Selon ce guide, un itinéraire cyclable qui n’est pas sûr pour un enfant de 8 ans n’est pas un itinéraire cyclable ! Cette liste a été complétée par le bureau Artgineering qui estime que l’infrastructure cyclable ne doit pas uniquement être conçue du point de vue de son efficacité pour mener d’un point  A à un point B, mais également comme un des éléments participant à la qualité de l’espace entre A et B et comme une occasion de transformer les espaces de circulation en de réels espaces publics (Bendiks et Degros, 2013).

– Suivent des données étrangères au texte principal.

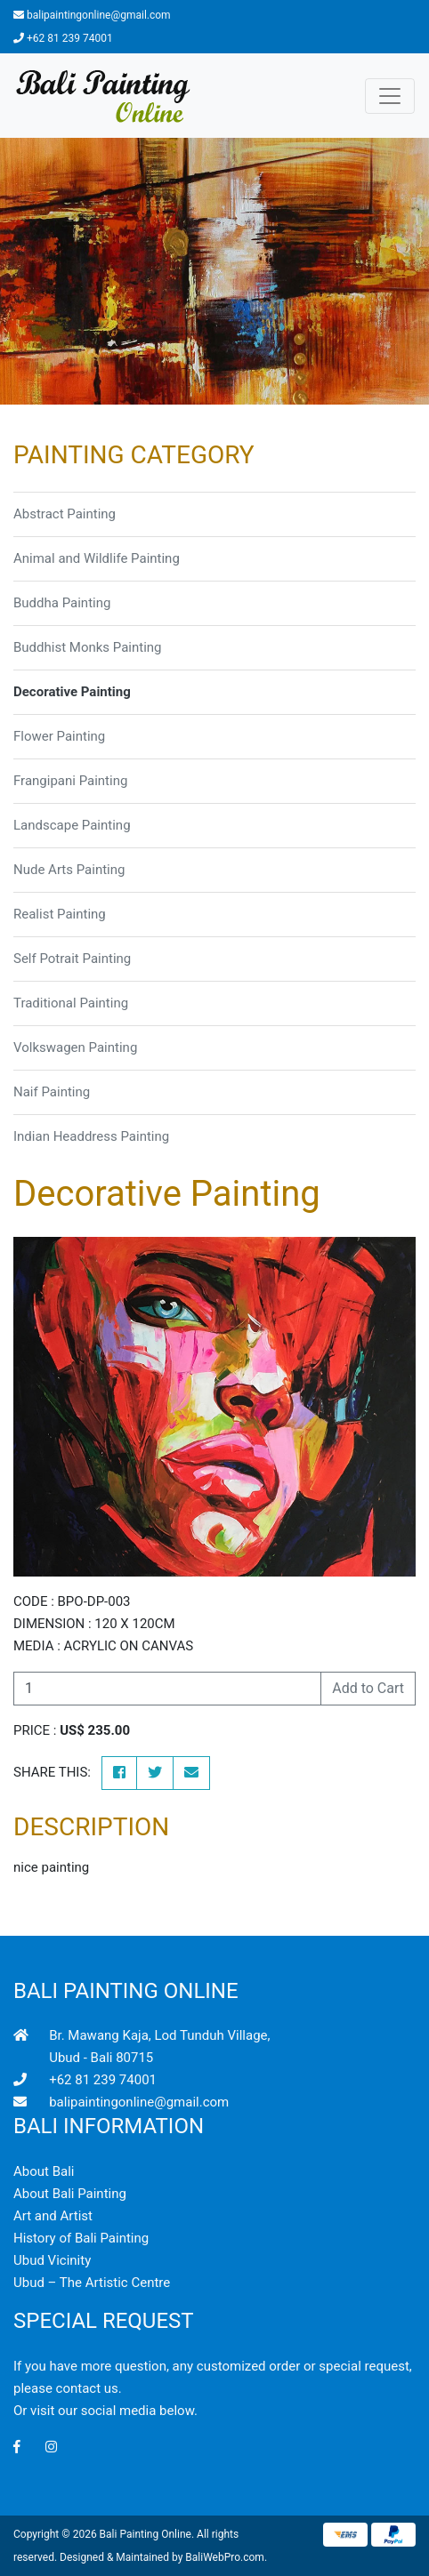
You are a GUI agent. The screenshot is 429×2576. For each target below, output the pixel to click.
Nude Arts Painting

L’amélioration de la qualité des infrastructures cyclables n’a pas seulement un impact sur le nombre et la proportion de déplacements réalisés à vélo. Elle diversifie également le public des adeptes du vélo en termes de genre17, de classe d’âge mais aussi de niveau de compétence et de motivation. Ce lien a notamment été illustré par Geller, urbaniste à Portland. Il distingue dans sa ville quatre types d’habitants en fonction de leur appropriation du vélo et de leur sensibilité à la sécurité : les

« habiles et téméraires » (qui se sentent à l’aise sans aménagement spécifique ; moins de 1 % de la population18), les « motivés et confiants » (qui demandent certains aménagements ; 6 %), les

« intéressés mais inquiets » (qui seraient prêts à faire davantage de vélo à condition que les infrastructures soient suffisamment développées pour assurer leur sécurité ; 60 %) et les « pas question » (qui ne souhaitent ou ne peuvent faire du vélo ; 33 %) (Dill et McNeil, 2013). Un enjeu prioritaire de la promotion du vélo serait de convaincre une partie croissante de la troisième

17 La part des femmes parmi les cyclistes est souvent considérée comme un indicateur de la qualité des infrastructures. Dans les pays et dans les villes où les parts modales de la bicyclette sont élevées, la proportion des femmes l’est également. À l’inverse, lorsque la pratique du vélo est peu répandue, la part des femmes est faible (Garrard et al., 2012).

18 Ces pourcentages avancés pour le cas de Portland varient en fonction des contextes.

catégorie de faire le pas en mettant à disposition les conditions-cadres nécessaires.